» **Task requirements**: Lines below that hold the word "forward" must be copied in full.

» **Input records**:
────────

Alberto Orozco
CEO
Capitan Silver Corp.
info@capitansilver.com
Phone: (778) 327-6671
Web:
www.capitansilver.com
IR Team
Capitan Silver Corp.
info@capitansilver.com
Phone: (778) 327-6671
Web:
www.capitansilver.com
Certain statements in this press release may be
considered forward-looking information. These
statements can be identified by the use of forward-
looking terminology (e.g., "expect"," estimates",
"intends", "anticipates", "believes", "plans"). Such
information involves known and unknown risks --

────────

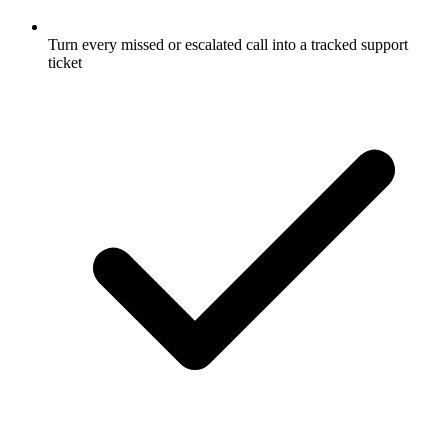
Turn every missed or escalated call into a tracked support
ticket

────────

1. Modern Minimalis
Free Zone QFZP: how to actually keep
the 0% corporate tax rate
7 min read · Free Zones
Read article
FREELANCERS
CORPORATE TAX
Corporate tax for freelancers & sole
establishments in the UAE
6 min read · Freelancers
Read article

────────

» **Response to this exercise**:
considered forward-looking information. These
statements can be identified by the use of forward-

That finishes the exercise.